Hoy la Iglesia universal está de fiesta, nuestro corazón está hinchado de infinito amor, ya que Dios lo ha rebosado sobre la humanidad.
El amor de Dios es tan grande e infinito que nos sentimos llenos de esperanza. Hoy nosotros hacemos propias las palabra del Apóstol Pedro, que sin temor pero sí con seguridad catequiza a Cornelio, un hombre bueno, un gran filántropo, pero que carecía de la presencia de la verdad revelada, Jesucristo.
Es misión de los apóstoles anunciar “a tiempo y a destiempo” la verdad que ha bajado del cielo. Que nadie se quede sin conocer y amar al verdadero Dios y a su enviado Jesucristo para que así todos juntos podamos servirle.

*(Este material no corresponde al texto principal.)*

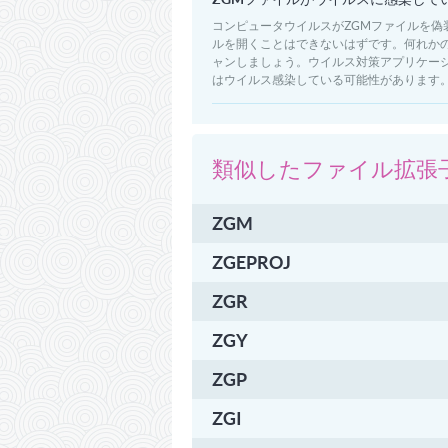
コンピュータウイルスがZGMファイルを
ルを開くことはできないはずです。何れか
ャンしましょう。ウイルス対策アプリケー
はウイルス感染している可能性があります
類似
したファイル拡張
ZGM
ZGEPROJ
ZGR
ZGY
ZGP
ZGI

No anunciamos la historia de un mito o una gran leyenda, anunciamos la verdad que “pasó haciendo el bien, sanando a todos los oprimidos por el diablo, porque Dios estaba con él.”. Somos herederos de lo que fueron testigo los apóstoles; y al igual que ellos nosotros, por el llamado a la familia Cristiana, recibimos un encargo: “Nos encargó predicar al pueblo y atestiguar que Dios lo ha nombrado juez de vivos y muertos.”. Esa es nuestra misión, anunciar y atestiguar la verdad.
Y la verdad, que se hizo carne, es el agua viva que baño a la humanidad de plena dignidad.
Por ello anunciamos y atestiguamos, que por más que aquella verdad fue y sigue siendo rechazada y crucificada, es la única verdad que da vida y la da en abundancia. Él ha vencido todo enemigo de la verdad con su resurrección, en él encontramos el sentido de la vida verdadera, que no es la perecedera y corruptible, sino que es la eterna y espiritual.
Jesús ha resucitado y con su resurrección nos dice que el mal y todos sus frutos no tienen la última palabra, también nos dice que no hay un fin sino una plenitud del ahora junto a la Santísima Trinidad.
Queridos hermanos que podamos gritar al mundo que la realidad humana ha sido dignificada por aquel “que pasó haciendo el bien” y que nos llama a la vida imperecedera porque nos ha abierto sus puertas.